Kissa Tanto is such a real cool cat. And I mean that in the most complimentary association with classic cool jazz. Slightly aloof and detached, the restaurant is hidden away behind velvet drapes on a second-storey loft in Chinatown. Dusty-rose banquettes, moody bankers' lamps and gleaming brass exude a subdued mystique. Styled on 1960s Tokyo jazz cafés – kissaten – there are stacks of vinyl behind the bar instead of mirrors.
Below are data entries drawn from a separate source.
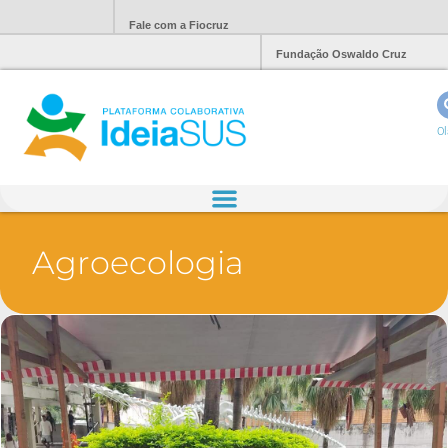
Fale com a Fiocruz
Fundação Oswaldo Cruz
Ol
Agroecologia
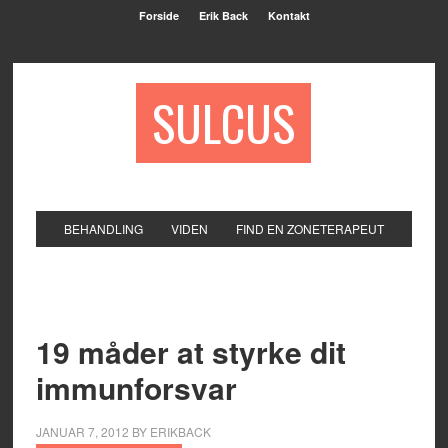
Forside
Erik Back
Kontakt
SULCUS
BEHANDLING
VIDEN
FIND EN ZONETERAPEUT
19 måder at styrke dit
immunforsvar
JANUAR 7, 2012
BY
ERIKBACK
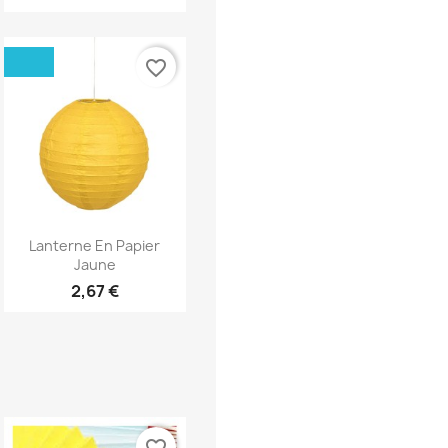
favorite_border
Aperçu rapide

Lanterne En Papier
Jaune
2,67 €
It's the kind of sanctuary where time stands still as you stare deeply into your companion's eyes and linger over a frothy salted-plum sour. Yet, there is nothing stagnant about this unconventional Japanese-Italian cuisine. Parmesan tortellini is audaciously married with dashi broth and slender wisps of seaweed, teasing out surprising harmonies. Tiramisu folded with tofu, and cheesy croquettes studded with ginger take the standards in uninhibited new directions. Deep-fried whole fish is scored and bubbled into dainty little squares for picking and dipping. The eyeball-to-tail presentation is such an obvious fit for Vancouver, yet so frequently shied away from by less confident kitchens. A chilled vegetable platter, treated with the reverence of a tiered seafood tower, could be a signature dish for the city. But nobody else has done it before. So here it can be lauded as progressive individualism. Kissa Tanto avoids playing loud, yet hits all the high notes nonetheless. Vancouver hasn't tasted such groundbreaking innovation since … well, since co-owners Joel Watanabe and Tannis Ling opened Bao Bei only a few blocks away six years ago. Now they've done it again. This was the best Vancouver restaurant, by far, to open in 2016.